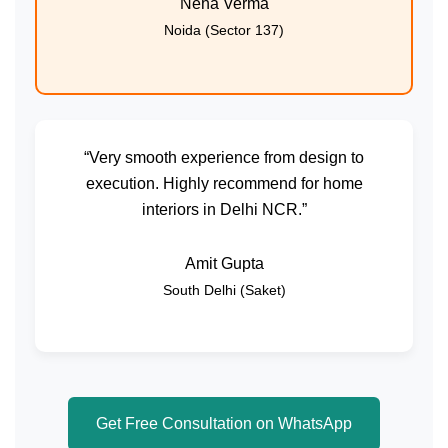
Neha Verma
Noida (Sector 137)
“Very smooth experience from design to
execution. Highly recommend for home
interiors in Delhi NCR.”
Amit Gupta
South Delhi (Saket)
Get Free Consultation on WhatsApp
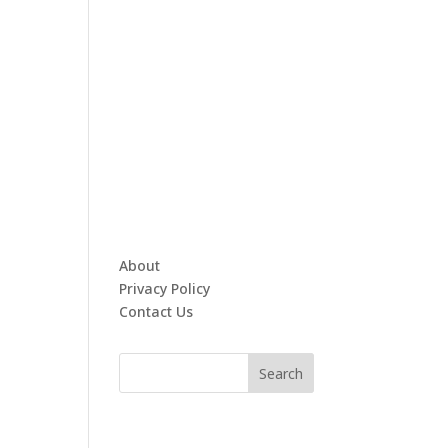
About
Privacy Policy
Contact Us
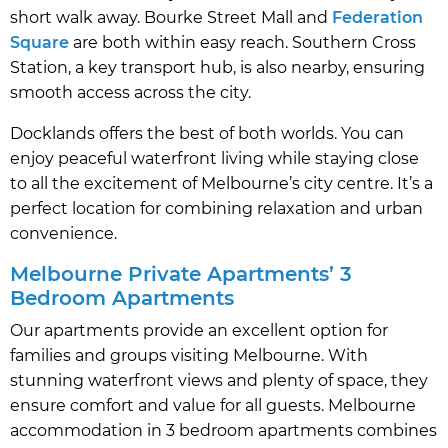
short walk away. Bourke Street Mall and
Federation
Square
are both within easy reach. Southern Cross
Station, a key transport hub, is also nearby, ensuring
smooth access across the city.
Docklands offers the best of both worlds. You can
enjoy peaceful waterfront living while staying close
to all the excitement of Melbourne’s city centre. It’s a
perfect location for combining relaxation and urban
convenience.
Melbourne Private Apartments’ 3
Bedroom Apartments
Our apartments provide an excellent option for
families and groups visiting Melbourne. With
stunning waterfront views and plenty of space, they
ensure comfort and value for all guests. Melbourne
accommodation in 3 bedroom apartments combines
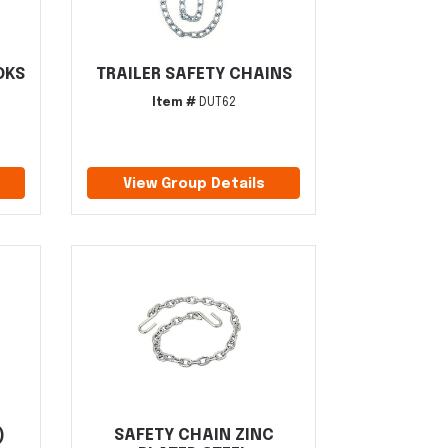
OKS
TRAILER SAFETY CHAINS
Item #
DUT62
View Group Details
)
SAFETY CHAIN ZINC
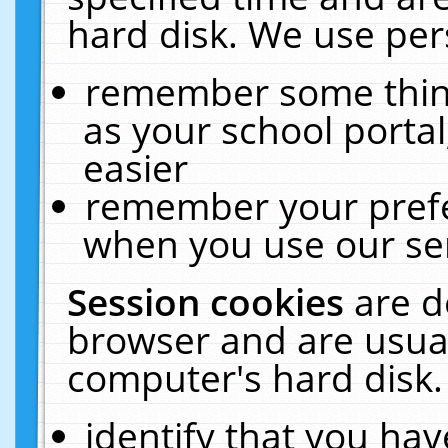
hard disk. We use pers
remember some thing
as your school portal
easier
remember your prefe
when you use our ser
Session cookies
are d
browser and are usual
computer's hard disk.
identify that you hav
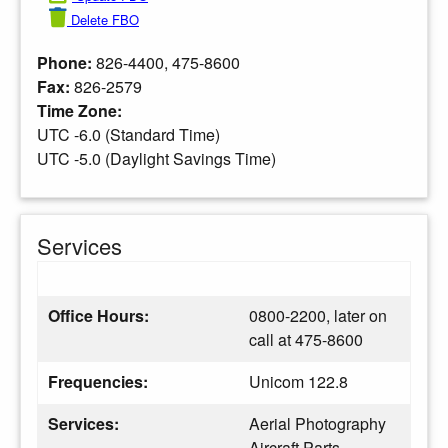
Delete FBO
Phone:
826-4400, 475-8600
Fax:
826-2579
Time Zone:
UTC -6.0 (Standard Time)
UTC -5.0 (Daylight Savings Time)
Services
Office Hours:
0800-2200, later on
call at 475-8600
Frequencies:
Unicom 122.8
Services:
Aerial Photography
Aircraft Parts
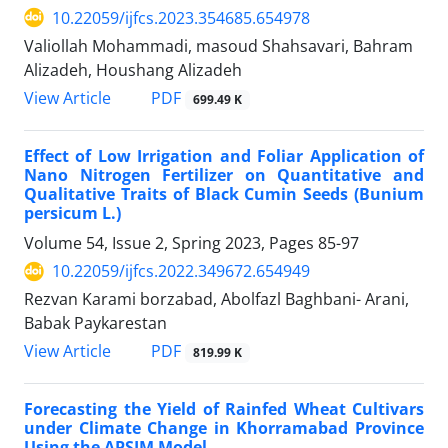
10.22059/ijfcs.2023.354685.654978
Valiollah Mohammadi, masoud Shahsavari, Bahram
Alizadeh, Houshang Alizadeh
PDF
View Article
699.49 K
Effect of Low Irrigation and Foliar Application of
Nano Nitrogen Fertilizer on Quantitative and
Qualitative Traits of Black Cumin Seeds (Bunium
persicum L.)
Volume 54, Issue 2, Spring 2023, Pages
85-97
10.22059/ijfcs.2022.349672.654949
Rezvan Karami borzabad, Abolfazl Baghbani- Arani,
Babak Paykarestan
PDF
View Article
819.99 K
Forecasting the Yield of Rainfed Wheat Cultivars
under Climate Change in Khorramabad Province
Using the APSIM Model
━━━
Task:
Drop the pictures and reproduce the rest of the data above exactly.

Completed exercise:
Neha Verma
Noida (Sector 137)
“Very smooth experience from design to
execution. Highly recommend for home
interiors in Delhi NCR.”
Amit Gupta
South Delhi (Saket)
Get Free Consultation on WhatsApp
About
Privacy Policy
Contact Us
short walk away. Bourke Street Mall and
Federation
Square
are both within easy reach. Southern Cross
Station, a key transport hub, is also nearby, ensuring
smooth access across the city.
Docklands offers the best of both worlds. You can
enjoy peaceful waterfront living while staying close
to all the excitement of Melbourne’s city centre. It’s a
perfect location for combining relaxation and urban
convenience.
Melbourne Private Apartments’ 3
Bedroom Apartments
Our apartments provide an excellent option for
families and groups visiting Melbourne. With
stunning waterfront views and plenty of space, they
ensure comfort and value for all guests. Melbourne
accommodation in 3 bedroom apartments combines
OKS
TRAILER SAFETY CHAINS
Item #
DUT62
View Group Details
)
SAFETY CHAIN ZINC
hard disk. We use pers
remember some thing
as your school portal
easier
remember your prefe
when you use our ser
Session cookies
are d
browser and are usual
computer's hard disk.
identify that you hav
Delete FBO
Phone:
826-4400, 475-8600
Fax:
826-2579
Time Zone:
UTC -6.0 (Standard Time)
UTC -5.0 (Daylight Savings Time)
Services
Office Hours:
0800-2200, later on
call at 475-8600
Frequencies:
Unicom 122.8
Services:
Aerial Photography
Aircraft Parts
10.22059/ijfcs.2023.354685.654978
Valiollah Mohammadi, masoud Shahsavari, Bahram
Alizadeh, Houshang Alizadeh
PDF
View Article
699.49 K
Effect of Low Irrigation and Foliar Application of
Nano Nitrogen Fertilizer on Quantitative and
Qualitative Traits of Black Cumin Seeds (Bunium
persicum L.)
Volume 54, Issue 2, Spring 2023, Pages
85-97
10.22059/ijfcs.2022.349672.654949
Rezvan Karami borzabad, Abolfazl Baghbani- Arani,
Babak Paykarestan
PDF
View Article
819.99 K
Forecasting the Yield of Rainfed Wheat Cultivars
under Climate Change in Khorramabad Province
Using the APSIM Model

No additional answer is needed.